Oosthoek encyclopedie

Oosthoek's Uitgevers Mij. N.V (1916-1925)

Gepubliceerd op 06-12-2018

Baerle

betekenis & definitie

Baerle (Kaspar van), Barlaeus genaamd, 1584-1648, geb. te Antwerpen, studeerde in Leiden, werd 1608 predikant te Nieuwe-Tonge, in 1617 professor in de logika te Leiden, maar als heftig Remonstrant al in 1619 weer afgezet. Hij ging naar Caen in Frankrijk, studeerde daar in de medicijnen, waarna hij te Leiden weer privaatonderwijs gaf in de filosofie, enz. totdat hij in 1631 aan het pas opgerichte Athenaeum te Amsterdam als prof. in de wijsbegeerte werd aangesteld. Hij was een der hoofdpersonen van den Muiderkring, dong als weduwnaar naar de hand van Tesselschade, die toen weduwe was.

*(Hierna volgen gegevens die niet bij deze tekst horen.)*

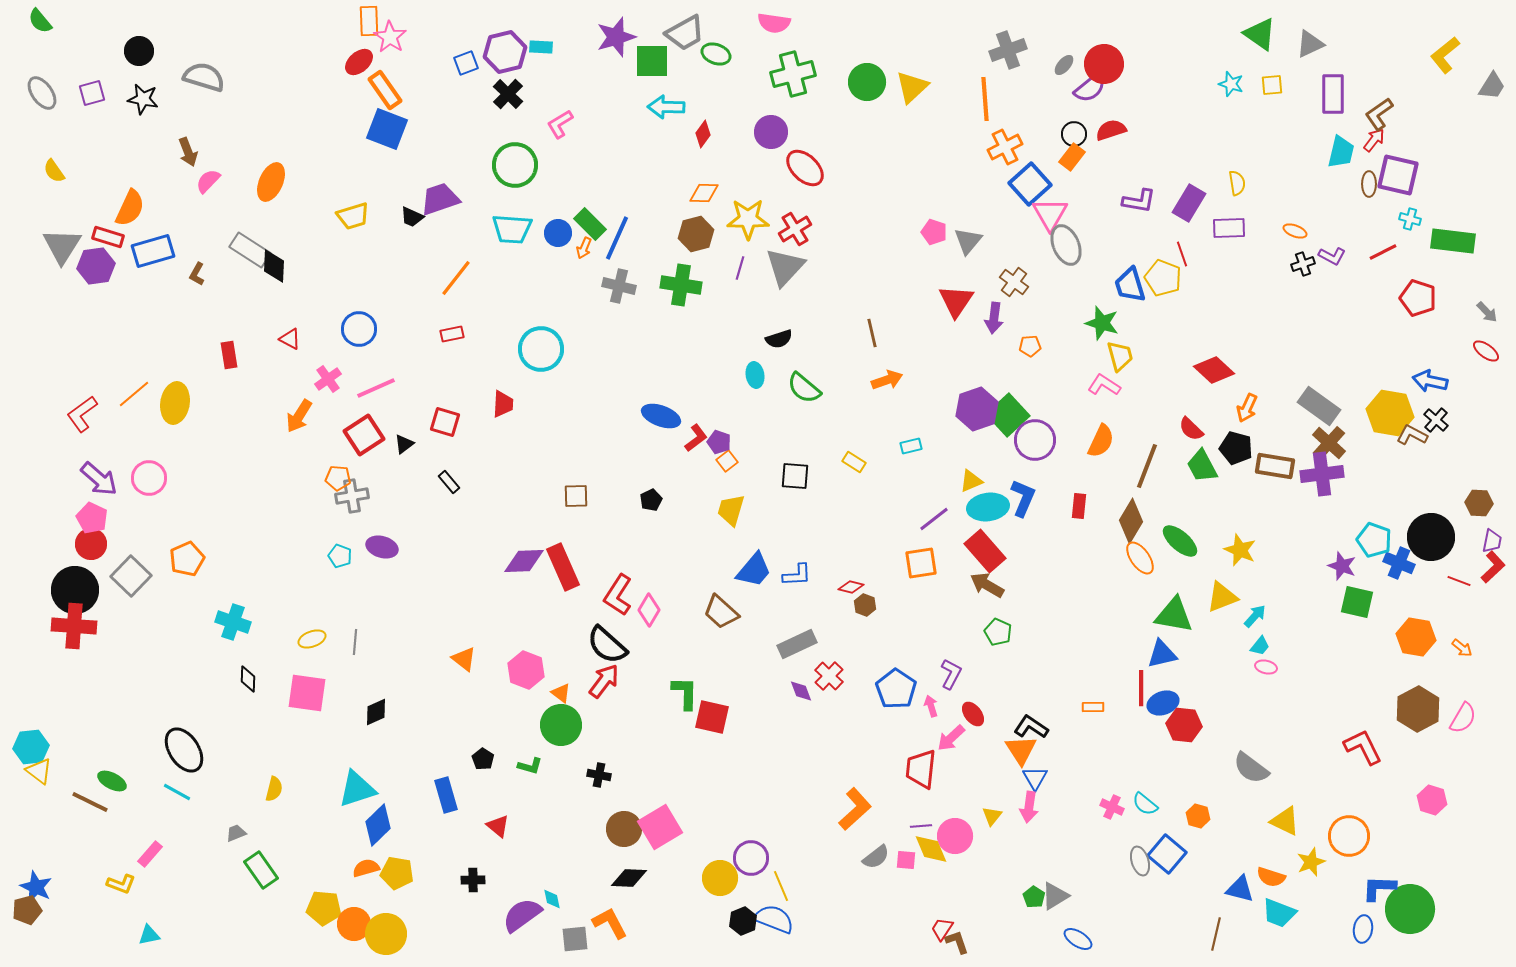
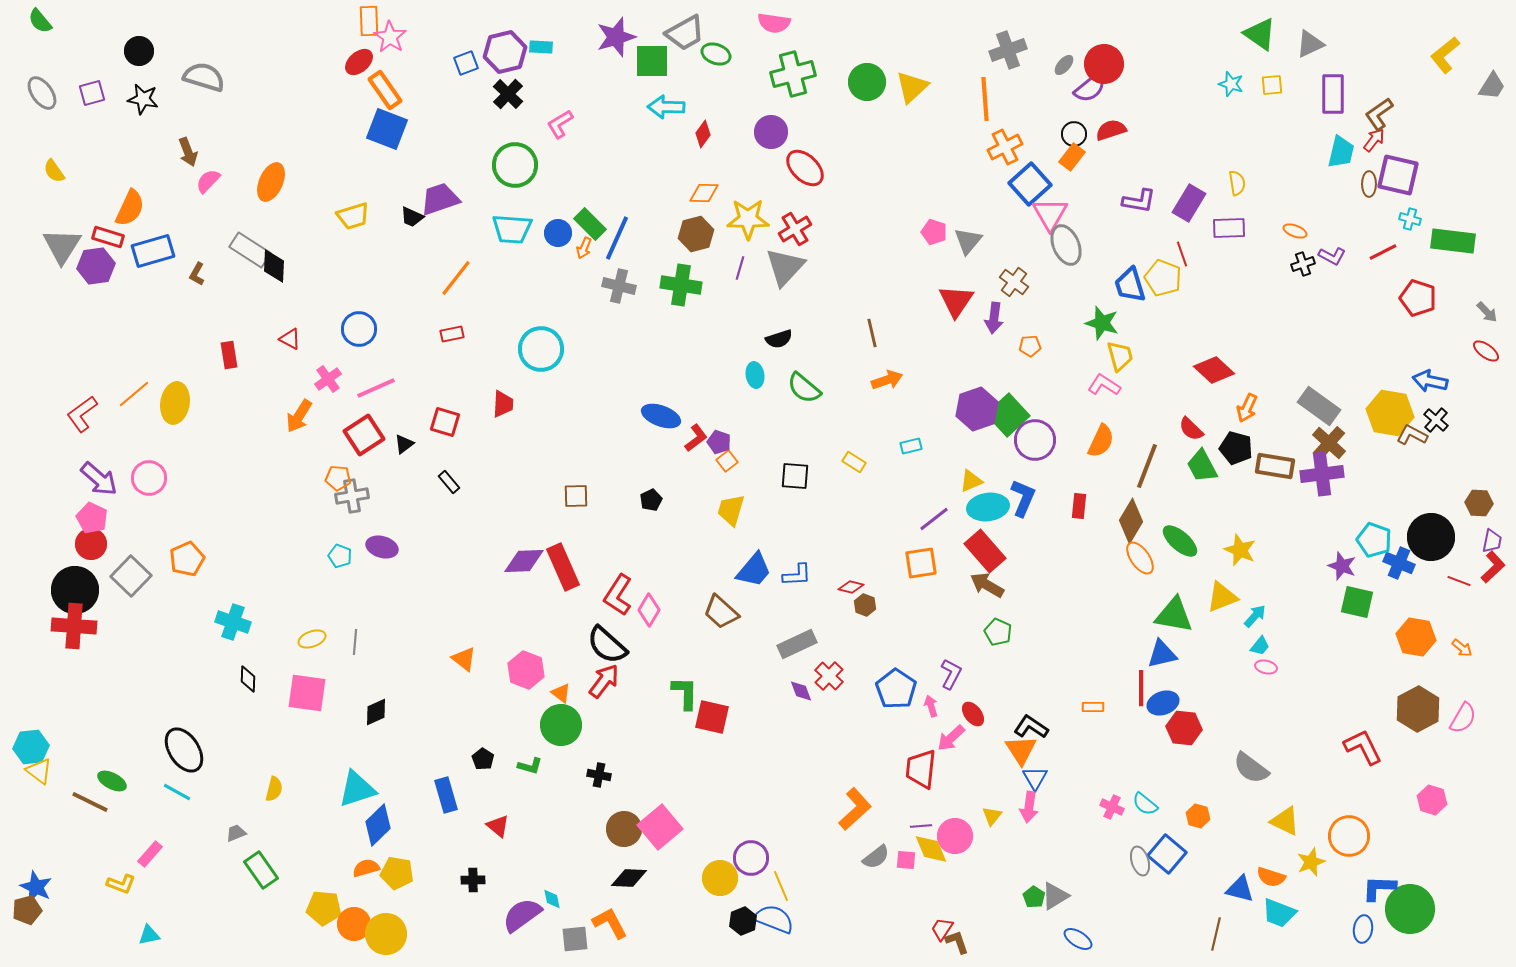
red hexagon at (1184, 725): moved 3 px down
pink square at (660, 827): rotated 9 degrees counterclockwise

Groot was zijn naam als Lat. redenaar en Lat. dichter. Ook zijn Holl. gedichten waren bekend. Als geschiedschrijver maakte hij naam door zijn Rerum per octennium in Brasilia gestarum historia (Amst. 1647) en zijn beschrijving van de schitterende ontvangst van Maria de Medici in 1638 te Amsterdam (Medicea hospes).